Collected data
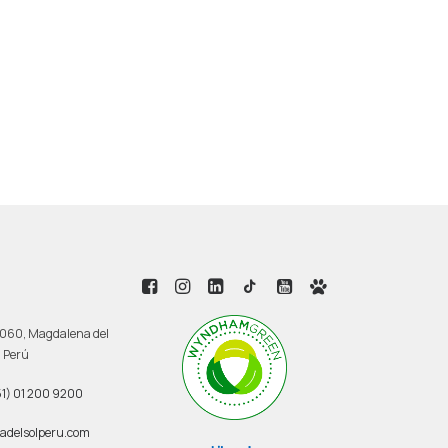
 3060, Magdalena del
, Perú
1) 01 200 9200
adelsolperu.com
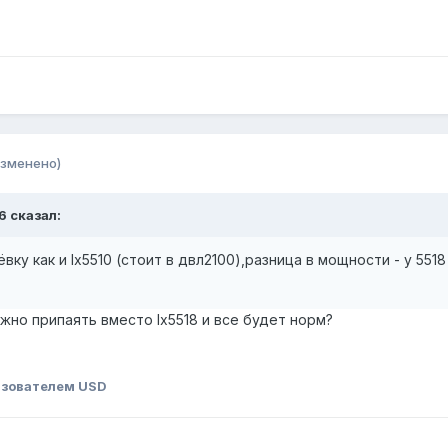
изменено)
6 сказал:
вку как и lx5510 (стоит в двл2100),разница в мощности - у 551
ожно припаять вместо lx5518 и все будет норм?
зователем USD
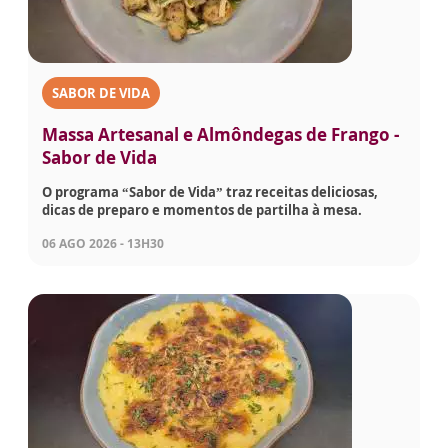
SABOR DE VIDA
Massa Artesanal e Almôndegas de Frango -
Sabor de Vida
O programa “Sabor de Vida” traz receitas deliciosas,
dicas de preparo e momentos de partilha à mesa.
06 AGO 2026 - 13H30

==

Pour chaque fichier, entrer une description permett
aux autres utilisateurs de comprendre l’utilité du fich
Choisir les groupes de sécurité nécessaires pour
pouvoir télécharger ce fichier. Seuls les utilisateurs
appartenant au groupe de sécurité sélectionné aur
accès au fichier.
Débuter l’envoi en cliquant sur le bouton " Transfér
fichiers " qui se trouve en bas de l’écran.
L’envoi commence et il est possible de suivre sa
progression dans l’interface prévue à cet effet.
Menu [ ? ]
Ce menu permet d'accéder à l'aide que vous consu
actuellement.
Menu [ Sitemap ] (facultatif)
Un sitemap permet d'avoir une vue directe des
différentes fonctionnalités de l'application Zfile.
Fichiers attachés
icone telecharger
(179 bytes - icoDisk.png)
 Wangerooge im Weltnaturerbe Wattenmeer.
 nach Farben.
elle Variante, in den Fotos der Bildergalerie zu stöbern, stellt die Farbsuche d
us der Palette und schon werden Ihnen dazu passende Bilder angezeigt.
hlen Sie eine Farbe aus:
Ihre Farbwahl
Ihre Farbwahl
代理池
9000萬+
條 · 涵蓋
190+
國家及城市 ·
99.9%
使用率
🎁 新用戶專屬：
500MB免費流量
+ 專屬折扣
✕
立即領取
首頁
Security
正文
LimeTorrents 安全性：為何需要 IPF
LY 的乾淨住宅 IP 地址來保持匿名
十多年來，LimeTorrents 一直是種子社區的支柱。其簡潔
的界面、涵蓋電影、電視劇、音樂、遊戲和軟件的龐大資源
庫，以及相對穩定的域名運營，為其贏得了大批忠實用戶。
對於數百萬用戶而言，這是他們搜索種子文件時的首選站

* * *

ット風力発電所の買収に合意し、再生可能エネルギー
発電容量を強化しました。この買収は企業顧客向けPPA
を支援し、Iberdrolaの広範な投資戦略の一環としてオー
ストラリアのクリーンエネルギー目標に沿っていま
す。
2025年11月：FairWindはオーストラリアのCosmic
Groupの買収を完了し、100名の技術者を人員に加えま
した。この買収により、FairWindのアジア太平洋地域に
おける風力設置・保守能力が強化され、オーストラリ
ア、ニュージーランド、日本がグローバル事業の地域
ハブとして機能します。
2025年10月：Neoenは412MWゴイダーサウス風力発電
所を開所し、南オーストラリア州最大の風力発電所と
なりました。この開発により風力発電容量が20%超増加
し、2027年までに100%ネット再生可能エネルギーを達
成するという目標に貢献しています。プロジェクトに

• WORK TO COMPLETE: When the line with "Fichiers attachés" is reached in the data above, begin copying, and stop after the line with "對於數百萬用戶而言，這是他們搜索種子文件時的首選站"; copy each line exactly, both ends included.

• OUTPUT:
Fichiers attachés
icone telecharger
(179 bytes - icoDisk.png)
 Wangerooge im Weltnaturerbe Wattenmeer.
 nach Farben.
elle Variante, in den Fotos der Bildergalerie zu stöbern, stellt die Farbsuche d
us der Palette und schon werden Ihnen dazu passende Bilder angezeigt.
hlen Sie eine Farbe aus:
Ihre Farbwahl
Ihre Farbwahl
代理池
9000萬+
條 · 涵蓋
190+
國家及城市 ·
99.9%
使用率
🎁 新用戶專屬：
500MB免費流量
+ 專屬折扣
✕
立即領取
首頁
Security
正文
LimeTorrents 安全性：為何需要 IPF
LY 的乾淨住宅 IP 地址來保持匿名
十多年來，LimeTorrents 一直是種子社區的支柱。其簡潔
的界面、涵蓋電影、電視劇、音樂、遊戲和軟件的龐大資源
庫，以及相對穩定的域名運營，為其贏得了大批忠實用戶。
對於數百萬用戶而言，這是他們搜索種子文件時的首選站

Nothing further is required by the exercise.